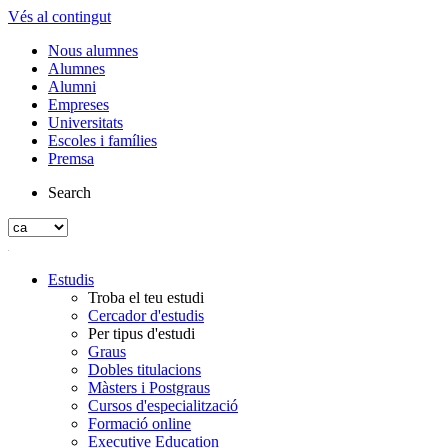
Vés al contingut
Nous alumnes
Alumnes
Alumni
Empreses
Universitats
Escoles i famílies
Premsa
Search
Estudis
Troba el teu estudi
Cercador d'estudis
Per tipus d'estudi
Graus
Dobles titulacions
Màsters i Postgraus
Cursos d'especialització
Formació online
Executive Education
::::
_Problem description_: Everything from the line containing "Nous alumnes" through the last line of the listing must be reproduced exactly, and no other line.

_Task result_:
Nous alumnes
Alumnes
Alumni
Empreses
Universitats
Escoles i famílies
Premsa
Search
Estudis
Troba el teu estudi
Cercador d'estudis
Per tipus d'estudi
Graus
Dobles titulacions
Màsters i Postgraus
Cursos d'especialització
Formació online
Executive Education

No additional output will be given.